2.     DA FALTA DE DESCRIÇÃO DAS ATRIBUIÇÕES DOS EMPREGOS DE CONFIANÇA

Não há nas Leis Complementares nº 1.044, de 13 de maio de 2008; nº 1.148, de 15 de setembro de 2011; e nº 1.240, de 22 de abril de 2014, do Estado de São Paulo, descrição das atribuições dos empregos de provimento em comissão de Diretor Superintendente, Vice-Diretor Superintendente, Diretor de Faculdade de Tecnologia - FATEC, Vice-Diretor de Faculdade de Tecnologia - FATEC, Diretor de Escola Técnica - ETEC, Assistente Administrativo, Assistente Administrativo de Gabinete, Assistente Técnico, Assistente Técnico Administrativo I, Assistente Técnico Administrativo II, Assistente Técnico Administrativo III, Assistente Técnico da Superintendência, Assistente de Planejamento Estratégico, Assessor Técnico da Superintendência, Coordenador Técnico, Diretor de Departamento, Diretor de Divisão, Diretor de Serviço, Diretor Pedagógico, Supervisor de Gestão Rural, Assessor Técnico Chefe, Chefe de Gabinete da Superintendência, Chefe de Seção Administrativa, Chefe de Seção Técnica Administrativa, Encarregado de Setor Administrativo, Encarregado de Setor Técnico Administrativo, Secretário Geral e Assistente de Supervisão Educacional.

Tal omissão vulnera o princípio da legalidade ou reserva legal e o art. 115, incisos I, II e V da Constituição Estadual, cuja aplicabilidade à hipótese decorre do art. 144 da Carta Estadual.

Com efeito, o princípio da legalidade impõe lei em sentido formal para disciplina das atribuições de qualquer função pública lato sensu (cargo ou emprego públicos). Embora distintos seus regimes jurídicos, cargo e emprego significam o lugar e o conjunto de atribuições e responsabilidades determinadas na estrutura organizacional, com denominação própria, criado por lei, sujeito à remuneração e à subordinação hierárquica, provido por uma pessoa, na forma da lei, para o exercício de uma específica função permanente conferida a um servidor. Ponto elementar relacionado à criação de cargos ou empregos públicos é a necessidade de a lei específica – no sentido de reserva legal ou de lei em sentido formal, ou, ainda, de princípio da legalidade absoluta ou restrita, como ato normativo produzido no Poder Legislativo mediante o competente e respectivo processo - descrever as correlatas atribuições. A criação do cargo público impõe a fixação de suas atribuições porque todo cargo pressupõe função previamente definida em lei (Maria Sylvia Zanella Di Pietro. Direito Administrativo, São Paulo: Atlas, 2006, p. 507; Odete Medauar.
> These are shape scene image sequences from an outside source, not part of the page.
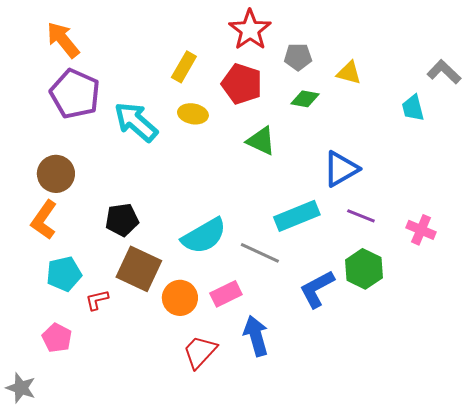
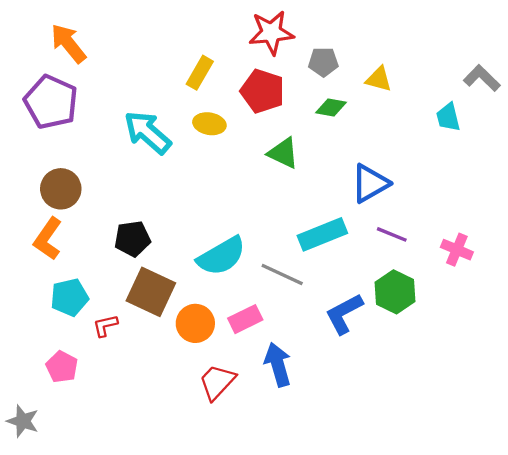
red star: (250, 30) -> (271, 33), turned 30
purple pentagon: (75, 94) -> (51, 102), moved

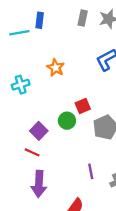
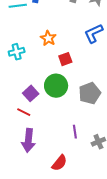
red square: (83, 106) -> (65, 59), moved
green circle: (67, 121) -> (56, 86), size x1.5

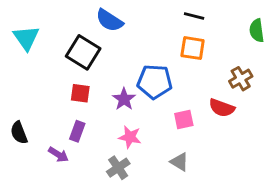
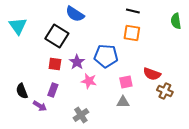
brown cross: (241, 79) -> (165, 91), moved, turned -35
purple star: (124, 99) -> (77, 62), moved
black semicircle: (19, 133) -> (22, 91), moved
pink star: (130, 137) -> (89, 81), moved
gray triangle: (179, 162) -> (123, 102), moved, turned -32

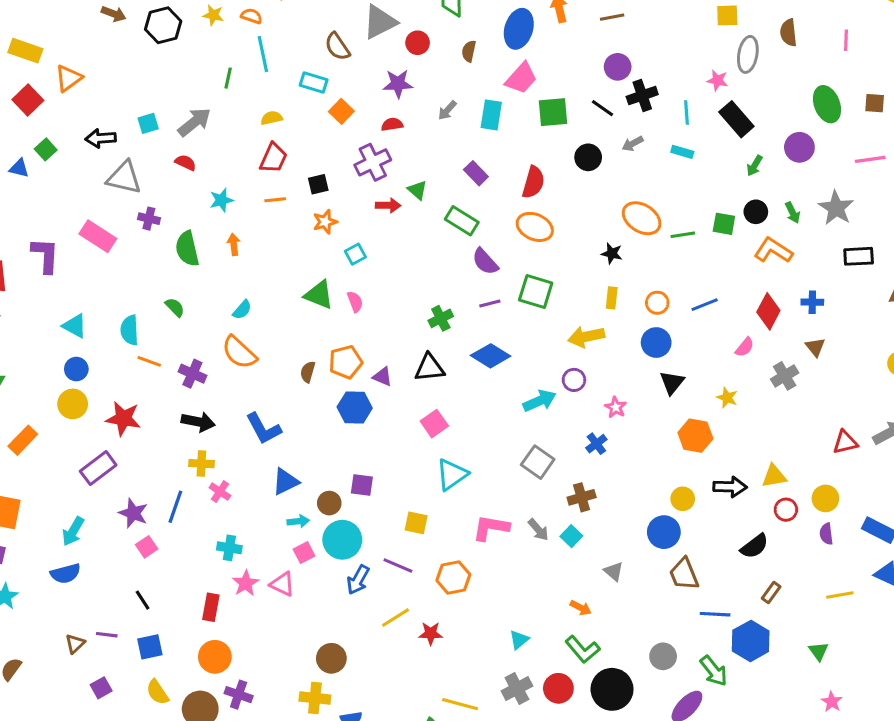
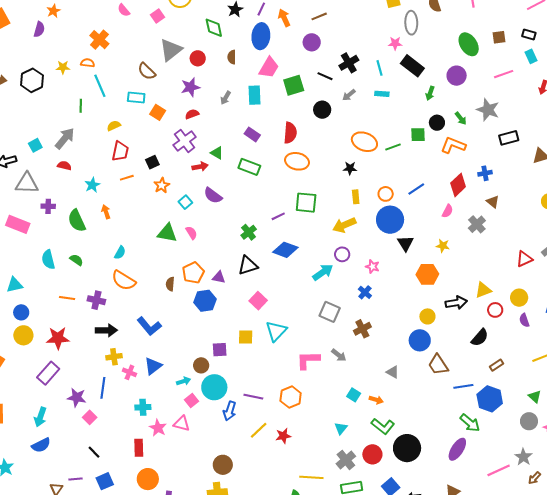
purple circle: (618, 67) -> (312, 42), moved
purple semicircle: (485, 262) -> (213, 195), moved
red diamond: (768, 311) -> (458, 185), turned 30
cyan triangle: (75, 326) -> (15, 285), turned -30
cyan semicircle: (130, 330) -> (48, 260), moved
blue circle: (656, 343) -> (390, 220), size x1.4
blue triangle: (285, 482) -> (153, 366), moved
yellow square: (416, 523) -> (246, 337), moved
cyan square: (571, 536) -> (354, 395), moved
brown rectangle: (771, 592) -> (496, 365), turned 32
gray circle: (663, 656) -> (529, 421), moved

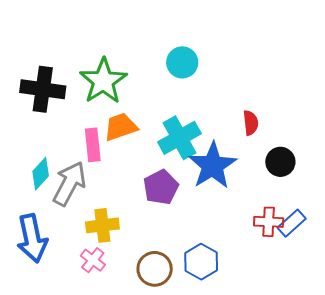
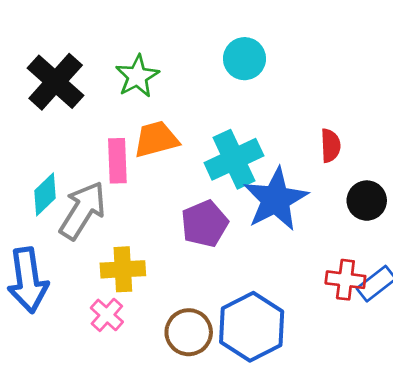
green star: (103, 81) -> (137, 76), size x0.7
black cross: (43, 89) -> (56, 82), turned 30
blue hexagon: (201, 262) -> (252, 327), size x1.4

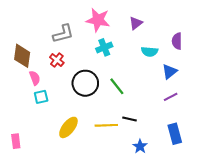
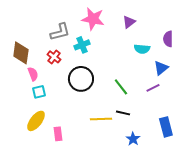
cyan cross: (104, 47) -> (82, 45), moved
green line: (117, 86) -> (121, 87), moved
purple line: (171, 97) -> (153, 88), moved
yellow ellipse: (68, 127) -> (36, 121), moved
pink rectangle: (16, 141) -> (58, 134), moved

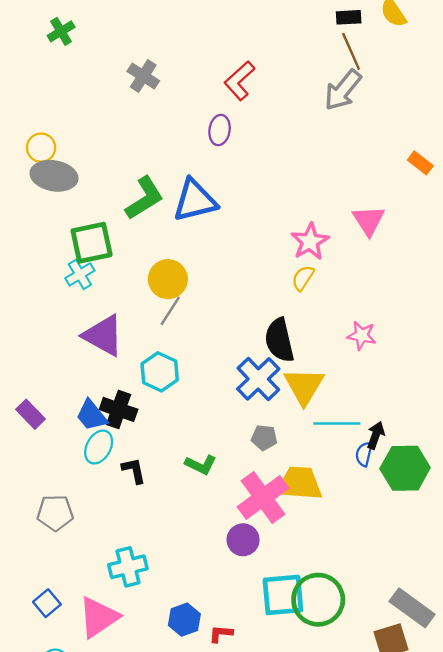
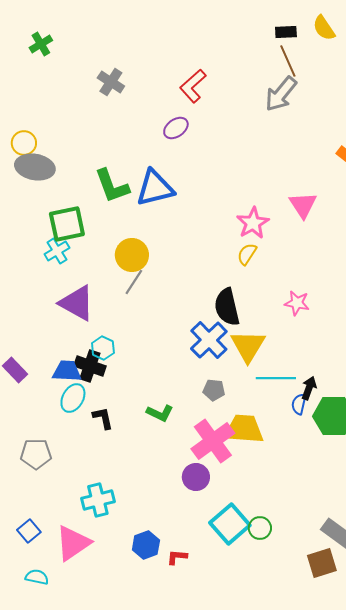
purple ellipse: (220, 130) -> (176, 128), turned 45
green L-shape: (144, 198) -> (112, 186), turned 102
cyan hexagon: (160, 372) -> (103, 348), moved, size x0.7
blue trapezoid: (92, 415) -> (67, 371), turned 132
cyan square: (283, 595) -> (230, 524), turned -36
green circle: (318, 600) -> (260, 528), size x0.5

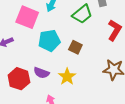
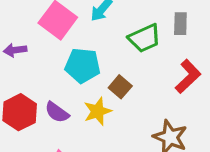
yellow star: (67, 77) -> (98, 111), moved

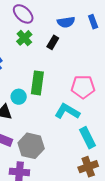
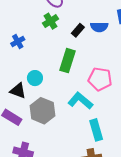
blue semicircle: (66, 22) -> (99, 27), moved
green rectangle: (37, 83) -> (67, 61), moved
gray hexagon: (31, 146) -> (42, 111), moved

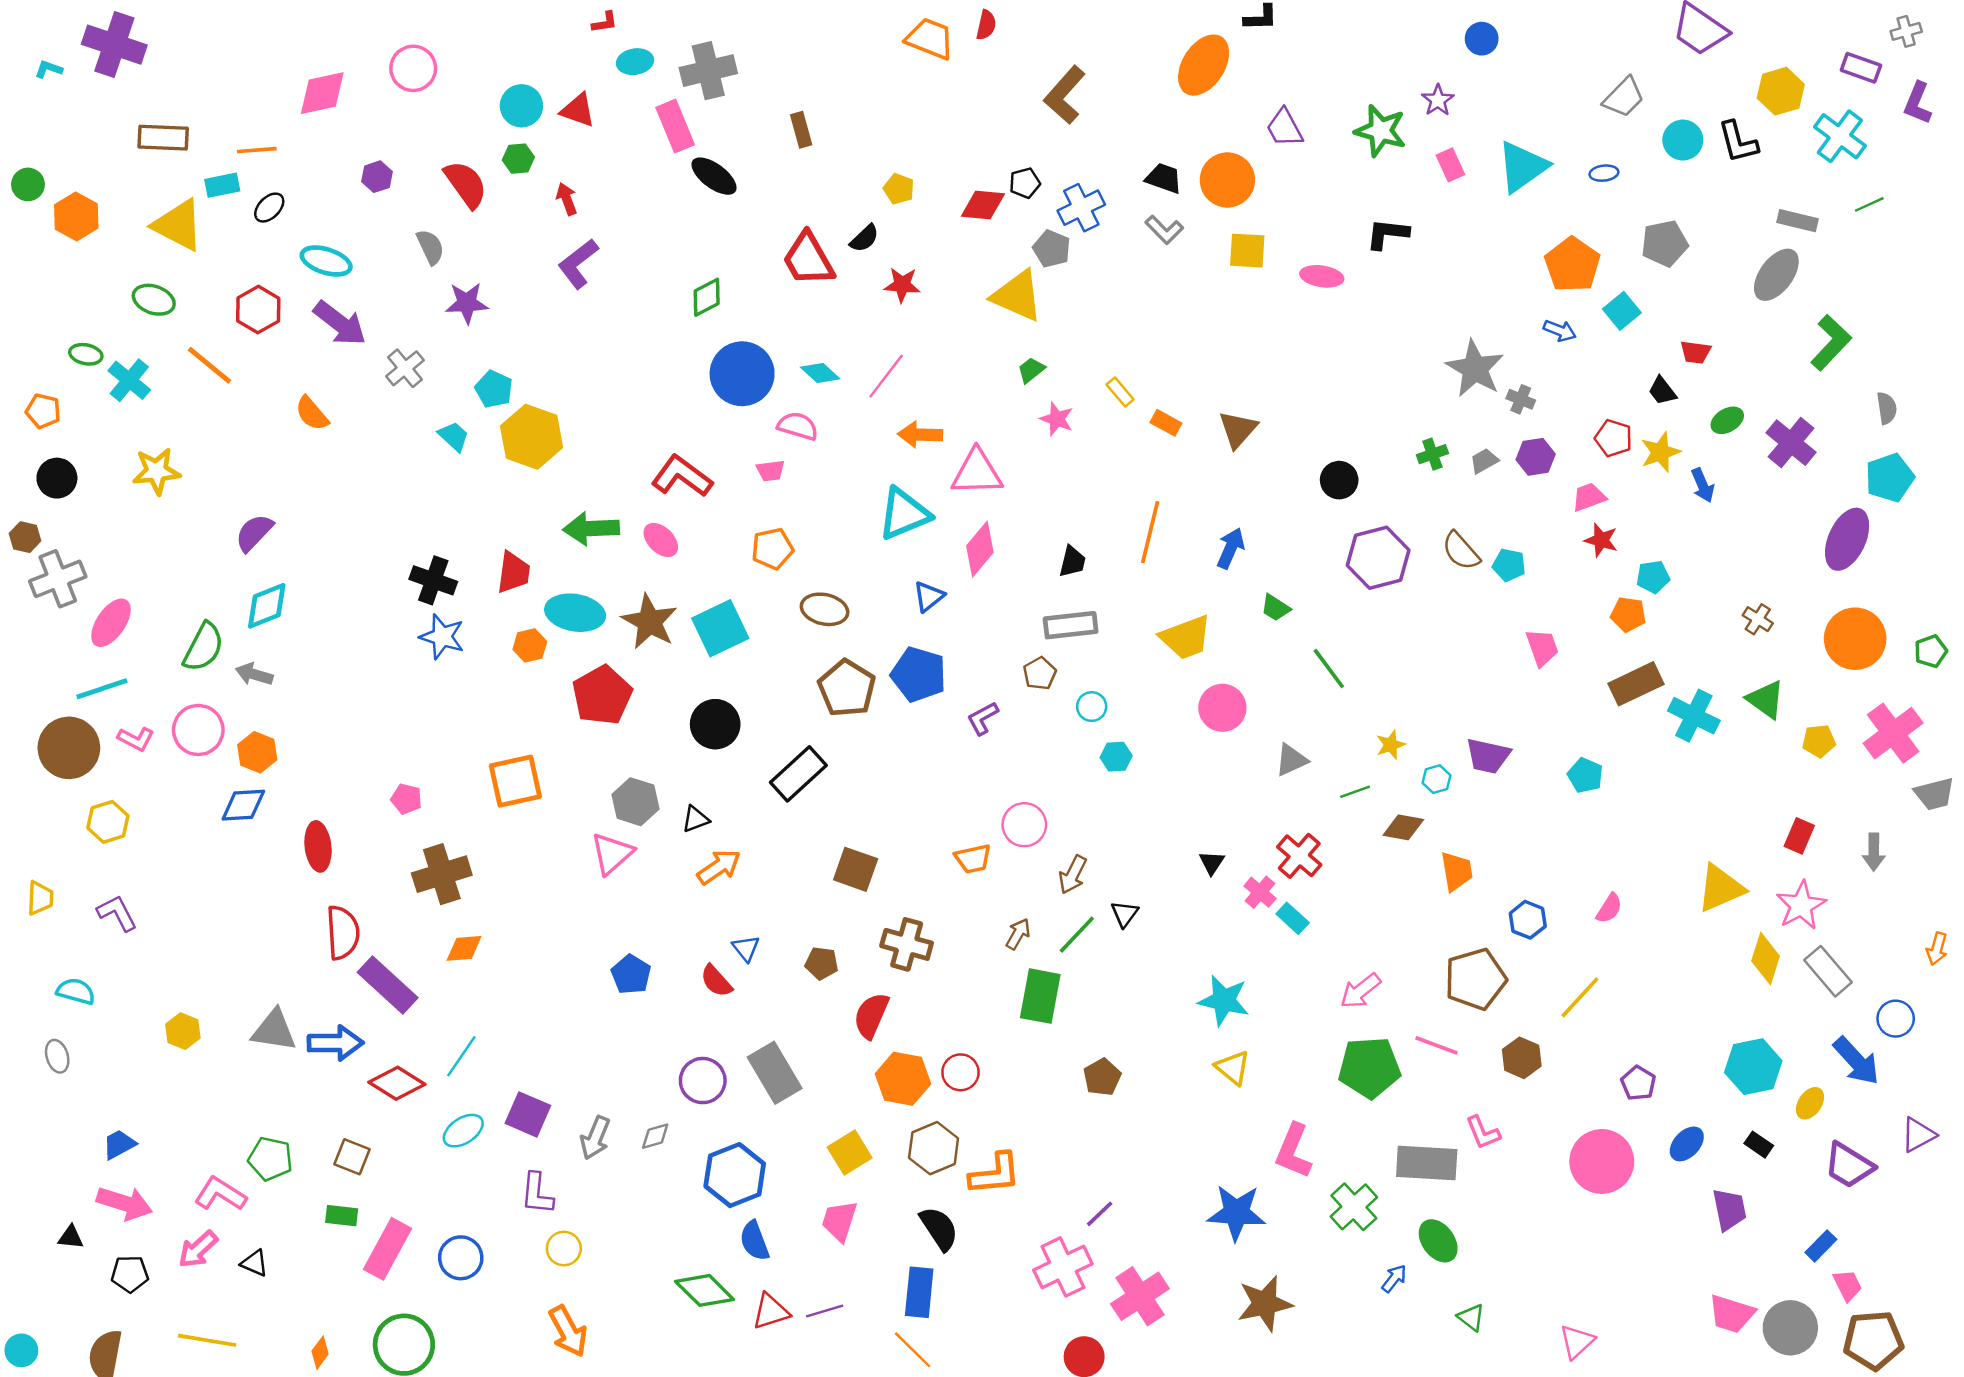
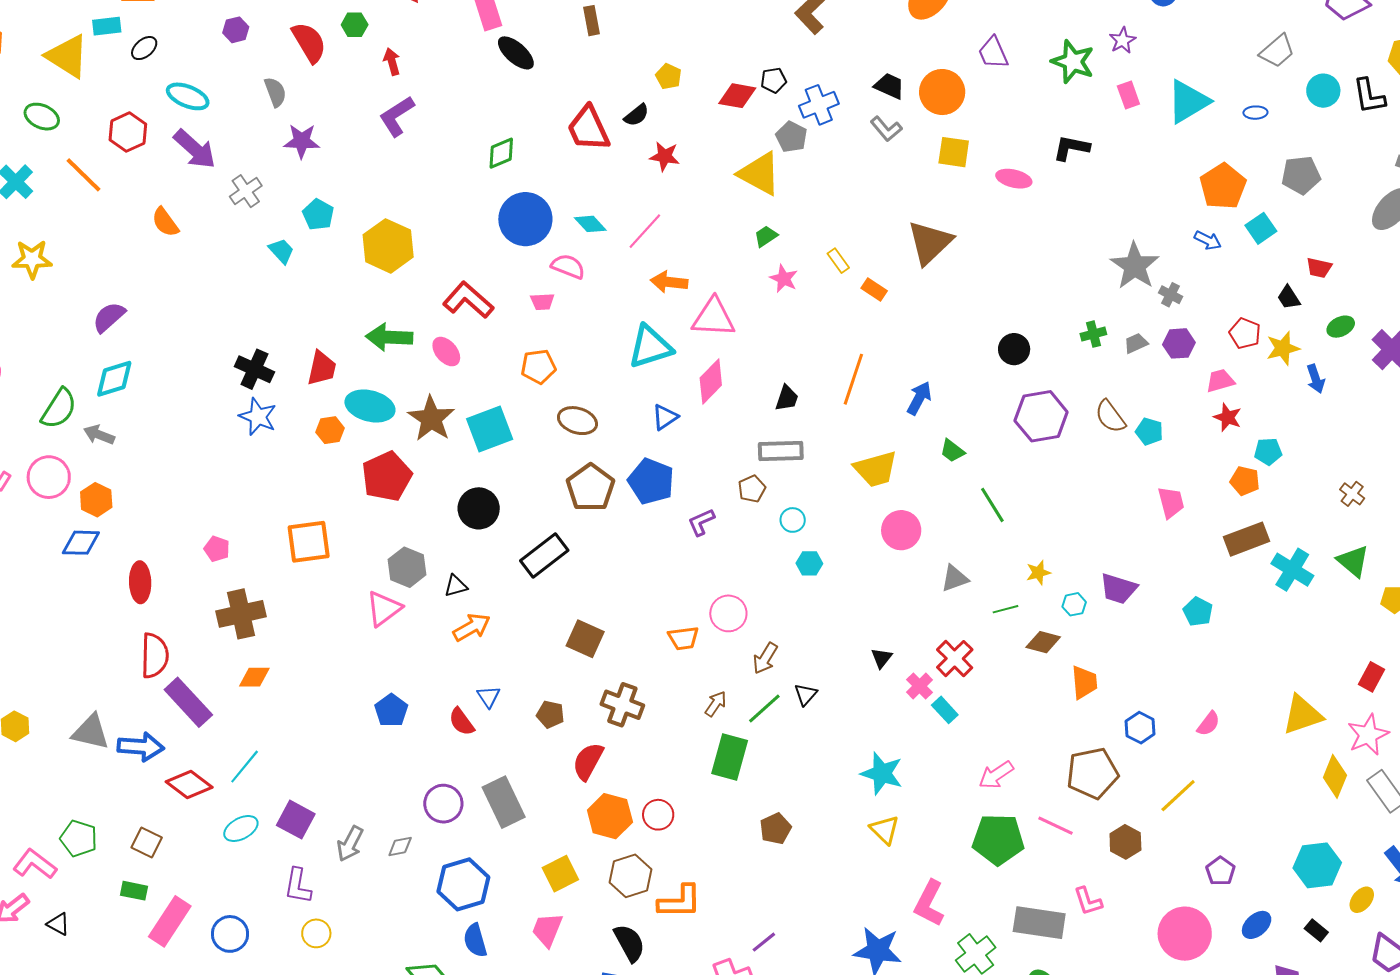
brown triangle: (1238, 429) -> (930, 243), moved, size x1.4
yellow hexagon: (532, 437) -> (388, 246), moved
Direito Administrativo Moderno, São Paulo: Revista dos Tribunais, 1998, p. 287; Marçal Justen Filho. Curso de Direito Administrativo, São Paulo: Saraiva, 2005, p. 581).

Neste sentido, é ponto luminoso na criação de cargos ou empregos públicos a necessidade de que lei específica descreva as correlatas atribuições, consoante expõe lúcida doutrina:

“(...) somente a lei pode criar esse conjunto inter-relacionado de competências, direitos e deveres que é o cargo público. Essa é a regra geral consagrada no art. 48, X, da Constituição, que comporta uma ressalva à hipótese do art. 84, VI, b. Esse dispositivo permite ao Chefe do Executivo promover a extinção de cargo público, por meio de ato administrativo. A criação e a disciplina do cargo público faz-se necessariamente por lei no sentido de que a lei deverá contemplar a disciplina essencial e indispensável. Isso significa estabelecer o núcleo das competências, dos poderes, dos deveres, dos direitos, do modo da investidura e das condições do exercício das atividades. Portanto, não basta uma lei estabelecer, de modo simplista, que ‘fica criado o cargo de servidor público’. Exige-se que a lei promova a discriminação das competências e a inserção dessa posição jurídica no âmbito da organização administrativa, determinando as regras que dão identidade e diferenciam a referida posição jurídica” (Marçal Justen Filho. Curso de Direito Administrativo, São Paulo: Saraiva, 2005, p. 581).

Somente a partir da descrição precisa das atribuições do cargo público será possível, a bem do funcionamento administrativo e dos direitos dos administrados, averiguar-se a completa licitude do exercício de suas funções pelo agente público. Trata-se de exigência relativa à competência do agente público para a prática de atos em nome da Administração Pública e, em especial, aqueles que tangenciam os direitos dos administrados, e que se espraia à aferição da legitimidade da forma de investidura no cargo público que deve ser guiada pela legalidade, moralidade, pela impessoalidade e pela razoabilidade.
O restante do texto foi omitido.